I would probably note that this only applies in the case of flow-based keys.

> diff --git a/datapath/actions.c b/datapath/actions.c
> index ec9b595..31f6bd6 100644
> --- a/datapath/actions.c
> +++ b/datapath/actions.c
> @@ -377,6 +381,16 @@ static int do_execute_actions(struct datapath *dp, 
> struct sk_buff *skb,
>         int prev_port = -1;
>         const struct nlattr *a;
>         int rem;
> +       struct ovs_key_ipv4_tunnel tun_key;
> +
> +       /*
> +        * If tun_key is NULL for this skb, point it at one on the stack for
> +        * action processing and output. This can disappear once we drop 
> support
> +        * for setting tun_id outside of tun_key.
> +        */
> +        memset(&tun_key, 0, sizeof(struct ovs_key_ipv4_tunnel));
> +        if (OVS_CB(skb)->tun_key == NULL)
> +               OVS_CB(skb)->tun_key = &tun_key;

I think ideally we want to push this down as far as possible.  struct
ovs_key_ipv4_tunnel needs to be on the stack in do_execute_actions()
so that it is in scope when we output but it's best to do the
memsetting and assignment only when (and if) we actually set the
tun_id.  We can just pass a pointer into execute_set_action().
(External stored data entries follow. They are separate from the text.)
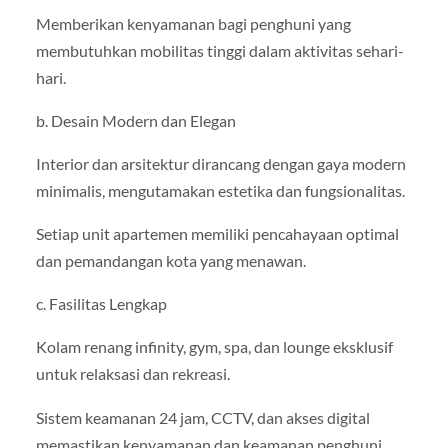
Memberikan kenyamanan bagi penghuni yang
membutuhkan mobilitas tinggi dalam aktivitas sehari-
hari.
b. Desain Modern dan Elegan
Interior dan arsitektur dirancang dengan gaya modern
minimalis, mengutamakan estetika dan fungsionalitas.
Setiap unit apartemen memiliki pencahayaan optimal
dan pemandangan kota yang menawan.
c. Fasilitas Lengkap
Kolam renang infinity, gym, spa, dan lounge eksklusif
untuk relaksasi dan rekreasi.
Sistem keamanan 24 jam, CCTV, dan akses digital
memastikan kenyamanan dan keamanan penghuni.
> diff --git a/datapath/flow.c b/datapath/flow.c
> index d07337c..3b85c62 100644
> --- a/datapath/flow.c
> +++ b/datapath/flow.c
> @@ -1023,10 +1026,28 @@ int ovs_flow_from_nlattrs(struct sw_flow_key *swkey, 
> int *key_lenp,
>         }
>
>         if (attrs & (1ULL << OVS_KEY_ATTR_TUN_ID)) {
> -               swkey->phy.tun_id = nla_get_be64(a[OVS_KEY_ATTR_TUN_ID]);
> +               tun_id = nla_get_be64(a[OVS_KEY_ATTR_TUN_ID]);
>                 attrs &= ~(1ULL << OVS_KEY_ATTR_TUN_ID);
>         }
>
> +       if (attrs & (1ULL << OVS_KEY_ATTR_IPV4_TUNNEL)) {
> +               struct ovs_key_ipv4_tunnel *tun_key;
> +               tun_key = nla_data(a[OVS_KEY_ATTR_IPV4_TUNNEL]);
> +
> +               /*
> +                * If both OVS_KEY_ATTR_TUN_ID and OVS_KEY_ATTR_IPV4_TUNNEL 
> are
> +                * present, ensure they are consistent or error out.
> +                */
> +               if (tun_id != 0) {
> +                       /* Verify they match */
> +                       if (tun_id != tun_key->tun_id)
> +                               return -EINVAL;
> +               }
> +
> +               swkey->tun.tun_key = *tun_key;
> +               attrs &= ~(1ULL << OVS_KEY_ATTR_IPV4_TUNNEL);
> +       }

I think if only OVS_KEY_ATTR_TUN_ID is sent then this will result in
tun_key never getting set at all.  This shouldn't happen in practice
because on flow setup we always will send both together and they
should be echoed back together.  It doesn't seem right to silently
ignore one though.

Here's a different option - we could enforce that both must come
together and where there is overlap the information is consistent.
This should be easier to check and we can avoid ambiguities around the
value zero.  It also treats them as one, which they effectively are.
On both the sent and receive sides I would combine the if blocks to
really make it explicit that they go together.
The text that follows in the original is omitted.